I kicked off my trainers and dipped my toes into the water. I hadn't been in the water since the WMYB shoot, and the Atlantic wasn't nearly as cold as the Pacific had been. The relative warmth lured me into a false sense of security, and for the first time since I was a little boy I ventured out far enough to feel the water against my stomach. 

The tide was far stronger than I'd expected, and that, combined with the pitch blackness that surrounded me, made it hard to judge the timing of the waves. They came at me again and again, varying in size and strength, and I was soon knocked off my feet. I managed to keep my head above water for only a moment, the waves hitting me over and over and not allowing me to stand. As soon as I would get my feet under me another wave would hit and send me rolling, until I couldn't tell which way was up and which way was down.

I'd just managed to get to my feet when a huge wave hit me from behind, forcing me down. My wet clothes seemed impossibly heavy and I couldn't catch my breath. The sand and rocks were rough against my skin, and salt water filled my lungs. I struggled to reach the surface, realizing that all my fears about the ocean, about its strength and the unknown creatures that could live in its depths, had been right. But still, in the back of my mind, I rejoiced in the fact that it was Mother Nature and not Harry that was finally killing me.

Just as the pressure in my ears and lungs became too much I felt strong hands pulling me out of the water by my collar.

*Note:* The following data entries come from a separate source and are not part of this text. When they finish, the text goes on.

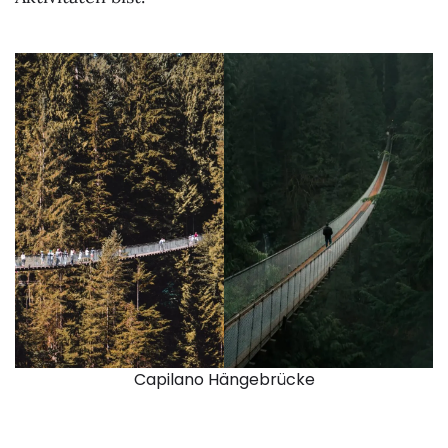
Capilano Hängebrücke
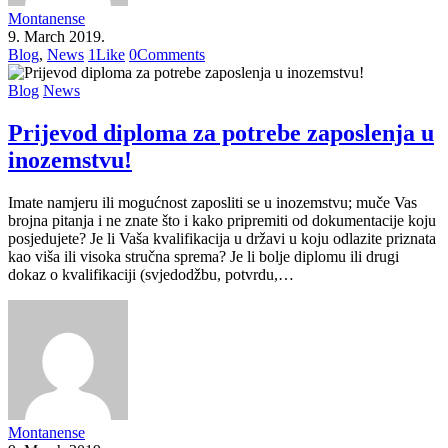
Montanense
9. March 2019.
Blog
,
News
1
Like
0
Comments
Blog
News
Prijevod diploma za potrebe zaposlenja u
inozemstvu!
Imate namjeru ili mogućnost zaposliti se u inozemstvu; muče Vas
brojna pitanja i ne znate što i kako pripremiti od dokumentacije koju
posjedujete? Je li Vaša kvalifikacija u državi u koju odlazite priznata
kao viša ili visoka stručna sprema? Je li bolje diplomu ili drugi
dokaz o kvalifikaciji (svjedodžbu, potvrdu,…
Montanense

My first thought was the same one that I had every time I awoke from a bad dream: Harry. Harry was here to save me from this nightmare.

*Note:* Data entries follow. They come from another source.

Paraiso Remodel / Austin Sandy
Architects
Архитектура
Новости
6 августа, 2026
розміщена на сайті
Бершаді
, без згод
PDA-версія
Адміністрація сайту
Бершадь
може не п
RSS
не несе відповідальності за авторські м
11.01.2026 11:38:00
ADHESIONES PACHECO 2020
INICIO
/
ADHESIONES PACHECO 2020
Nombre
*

My hero dragged me, slowly but surely, out of the water, and my lungs felt like they were on fire. My eyes were burning from the salt water, and I swiped at them blindly as I struggled to speak.

"Harry, you came. You saved me."

"Sshh Zayn, it's me, it's Perrie. You're okay now; I've got you."

I'd been expecting Harry's low rumble, so the sound of Perrie's high pitched voice snapped me out of my oxygen deprived stupor.

"Perrie? I thought you were...what're you doing here?"